§ Task details: Each record needs to be transcribed exactly.

□ □ □ □ □ □ □

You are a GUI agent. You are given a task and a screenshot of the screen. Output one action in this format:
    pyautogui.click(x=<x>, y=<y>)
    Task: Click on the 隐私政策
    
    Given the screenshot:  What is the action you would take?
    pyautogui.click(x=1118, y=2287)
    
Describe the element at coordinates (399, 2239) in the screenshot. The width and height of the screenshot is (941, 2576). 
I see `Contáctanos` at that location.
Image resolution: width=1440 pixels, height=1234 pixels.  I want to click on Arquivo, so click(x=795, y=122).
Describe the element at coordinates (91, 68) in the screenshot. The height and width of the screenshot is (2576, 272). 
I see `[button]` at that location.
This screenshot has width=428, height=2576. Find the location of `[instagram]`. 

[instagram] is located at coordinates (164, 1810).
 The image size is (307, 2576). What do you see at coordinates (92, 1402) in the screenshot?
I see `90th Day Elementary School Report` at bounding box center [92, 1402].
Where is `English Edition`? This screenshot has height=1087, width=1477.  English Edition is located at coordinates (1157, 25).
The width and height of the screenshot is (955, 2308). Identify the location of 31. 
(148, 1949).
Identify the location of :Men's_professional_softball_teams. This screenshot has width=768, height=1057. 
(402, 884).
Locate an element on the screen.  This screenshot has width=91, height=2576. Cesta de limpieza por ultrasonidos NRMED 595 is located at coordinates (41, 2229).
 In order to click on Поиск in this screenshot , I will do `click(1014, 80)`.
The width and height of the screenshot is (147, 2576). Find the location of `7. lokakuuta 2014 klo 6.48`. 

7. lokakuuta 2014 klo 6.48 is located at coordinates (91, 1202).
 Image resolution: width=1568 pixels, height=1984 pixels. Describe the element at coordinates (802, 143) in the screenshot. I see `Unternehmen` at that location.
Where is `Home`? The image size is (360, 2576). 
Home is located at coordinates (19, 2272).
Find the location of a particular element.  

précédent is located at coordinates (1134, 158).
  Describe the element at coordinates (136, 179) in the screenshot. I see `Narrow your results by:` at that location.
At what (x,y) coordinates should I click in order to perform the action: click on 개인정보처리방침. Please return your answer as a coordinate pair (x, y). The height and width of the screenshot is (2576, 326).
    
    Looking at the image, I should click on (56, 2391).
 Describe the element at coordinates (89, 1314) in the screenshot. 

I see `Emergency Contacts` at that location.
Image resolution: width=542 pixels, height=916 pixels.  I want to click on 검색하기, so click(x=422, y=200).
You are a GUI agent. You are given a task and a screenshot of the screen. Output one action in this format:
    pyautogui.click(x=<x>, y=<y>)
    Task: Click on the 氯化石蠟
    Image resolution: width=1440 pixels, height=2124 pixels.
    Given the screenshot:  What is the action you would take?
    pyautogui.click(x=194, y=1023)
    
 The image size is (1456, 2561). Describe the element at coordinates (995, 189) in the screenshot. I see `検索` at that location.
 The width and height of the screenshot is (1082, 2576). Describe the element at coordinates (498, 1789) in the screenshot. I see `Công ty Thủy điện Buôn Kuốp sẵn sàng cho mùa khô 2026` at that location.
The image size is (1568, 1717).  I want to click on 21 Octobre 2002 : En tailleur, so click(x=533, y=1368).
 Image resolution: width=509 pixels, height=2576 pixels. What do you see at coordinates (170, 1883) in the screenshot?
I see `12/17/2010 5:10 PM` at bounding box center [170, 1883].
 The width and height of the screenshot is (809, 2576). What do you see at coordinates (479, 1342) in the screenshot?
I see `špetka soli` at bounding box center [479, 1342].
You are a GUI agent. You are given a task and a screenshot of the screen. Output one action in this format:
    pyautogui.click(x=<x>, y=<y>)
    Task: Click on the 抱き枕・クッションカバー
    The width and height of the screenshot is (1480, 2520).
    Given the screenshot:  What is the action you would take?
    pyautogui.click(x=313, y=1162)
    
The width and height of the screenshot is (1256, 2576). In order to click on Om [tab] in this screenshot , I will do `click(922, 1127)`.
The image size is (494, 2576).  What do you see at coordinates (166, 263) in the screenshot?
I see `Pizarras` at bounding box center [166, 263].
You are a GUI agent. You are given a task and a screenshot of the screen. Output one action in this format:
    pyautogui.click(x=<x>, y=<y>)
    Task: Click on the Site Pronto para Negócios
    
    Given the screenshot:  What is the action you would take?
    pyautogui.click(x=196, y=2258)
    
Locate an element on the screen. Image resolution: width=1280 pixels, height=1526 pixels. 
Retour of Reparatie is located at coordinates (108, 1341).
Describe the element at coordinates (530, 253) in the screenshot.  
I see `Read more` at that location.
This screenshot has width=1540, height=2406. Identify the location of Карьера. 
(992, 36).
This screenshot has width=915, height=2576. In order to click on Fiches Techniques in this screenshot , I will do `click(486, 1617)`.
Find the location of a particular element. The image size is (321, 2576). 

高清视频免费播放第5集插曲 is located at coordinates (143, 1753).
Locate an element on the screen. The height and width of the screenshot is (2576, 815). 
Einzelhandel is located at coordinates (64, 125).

□ □ □ □ □ □ □

§ Your response:
You are a GUI agent. You are given a task and a screenshot of the screen. Output one action in this format:
    pyautogui.click(x=<x>, y=<y>)
    Task: Click on the 隐私政策
    
    Given the screenshot:  What is the action you would take?
    pyautogui.click(x=1118, y=2287)
    
Describe the element at coordinates (399, 2239) in the screenshot. The width and height of the screenshot is (941, 2576). 
I see `Contáctanos` at that location.
Image resolution: width=1440 pixels, height=1234 pixels.  I want to click on Arquivo, so click(x=795, y=122).
Describe the element at coordinates (91, 68) in the screenshot. The height and width of the screenshot is (2576, 272). 
I see `[button]` at that location.
This screenshot has width=428, height=2576. Find the location of `[instagram]`. 

[instagram] is located at coordinates (164, 1810).
 The image size is (307, 2576). What do you see at coordinates (92, 1402) in the screenshot?
I see `90th Day Elementary School Report` at bounding box center [92, 1402].
Where is `English Edition`? This screenshot has height=1087, width=1477.  English Edition is located at coordinates (1157, 25).
The width and height of the screenshot is (955, 2308). Identify the location of 31. 
(148, 1949).
Identify the location of :Men's_professional_softball_teams. This screenshot has width=768, height=1057. 
(402, 884).
Locate an element on the screen.  This screenshot has width=91, height=2576. Cesta de limpieza por ultrasonidos NRMED 595 is located at coordinates (41, 2229).
 In order to click on Поиск in this screenshot , I will do `click(1014, 80)`.
The width and height of the screenshot is (147, 2576). Find the location of `7. lokakuuta 2014 klo 6.48`. 

7. lokakuuta 2014 klo 6.48 is located at coordinates (91, 1202).
 Image resolution: width=1568 pixels, height=1984 pixels. Describe the element at coordinates (802, 143) in the screenshot. I see `Unternehmen` at that location.
Where is `Home`? The image size is (360, 2576). 
Home is located at coordinates (19, 2272).
Find the location of a particular element.  

précédent is located at coordinates (1134, 158).
  Describe the element at coordinates (136, 179) in the screenshot. I see `Narrow your results by:` at that location.
At what (x,y) coordinates should I click in order to perform the action: click on 개인정보처리방침. Please return your answer as a coordinate pair (x, y). The height and width of the screenshot is (2576, 326).
    
    Looking at the image, I should click on (56, 2391).
 Describe the element at coordinates (89, 1314) in the screenshot. 

I see `Emergency Contacts` at that location.
Image resolution: width=542 pixels, height=916 pixels.  I want to click on 검색하기, so click(x=422, y=200).
You are a GUI agent. You are given a task and a screenshot of the screen. Output one action in this format:
    pyautogui.click(x=<x>, y=<y>)
    Task: Click on the 氯化石蠟
    Image resolution: width=1440 pixels, height=2124 pixels.
    Given the screenshot:  What is the action you would take?
    pyautogui.click(x=194, y=1023)
    
 The image size is (1456, 2561). Describe the element at coordinates (995, 189) in the screenshot. I see `検索` at that location.
 The width and height of the screenshot is (1082, 2576). Describe the element at coordinates (498, 1789) in the screenshot. I see `Công ty Thủy điện Buôn Kuốp sẵn sàng cho mùa khô 2026` at that location.
The image size is (1568, 1717).  I want to click on 21 Octobre 2002 : En tailleur, so click(x=533, y=1368).
 Image resolution: width=509 pixels, height=2576 pixels. What do you see at coordinates (170, 1883) in the screenshot?
I see `12/17/2010 5:10 PM` at bounding box center [170, 1883].
 The width and height of the screenshot is (809, 2576). What do you see at coordinates (479, 1342) in the screenshot?
I see `špetka soli` at bounding box center [479, 1342].
You are a GUI agent. You are given a task and a screenshot of the screen. Output one action in this format:
    pyautogui.click(x=<x>, y=<y>)
    Task: Click on the 抱き枕・クッションカバー
    The width and height of the screenshot is (1480, 2520).
    Given the screenshot:  What is the action you would take?
    pyautogui.click(x=313, y=1162)
    
The width and height of the screenshot is (1256, 2576). In order to click on Om [tab] in this screenshot , I will do `click(922, 1127)`.
The image size is (494, 2576).  What do you see at coordinates (166, 263) in the screenshot?
I see `Pizarras` at bounding box center [166, 263].
You are a GUI agent. You are given a task and a screenshot of the screen. Output one action in this format:
    pyautogui.click(x=<x>, y=<y>)
    Task: Click on the Site Pronto para Negócios
    
    Given the screenshot:  What is the action you would take?
    pyautogui.click(x=196, y=2258)
    
Locate an element on the screen. Image resolution: width=1280 pixels, height=1526 pixels. 
Retour of Reparatie is located at coordinates (108, 1341).
Describe the element at coordinates (530, 253) in the screenshot.  
I see `Read more` at that location.
This screenshot has width=1540, height=2406. Identify the location of Карьера. 
(992, 36).
This screenshot has width=915, height=2576. In order to click on Fiches Techniques in this screenshot , I will do `click(486, 1617)`.
Find the location of a particular element. The image size is (321, 2576). 

高清视频免费播放第5集插曲 is located at coordinates (143, 1753).
Locate an element on the screen. The height and width of the screenshot is (2576, 815). 
Einzelhandel is located at coordinates (64, 125).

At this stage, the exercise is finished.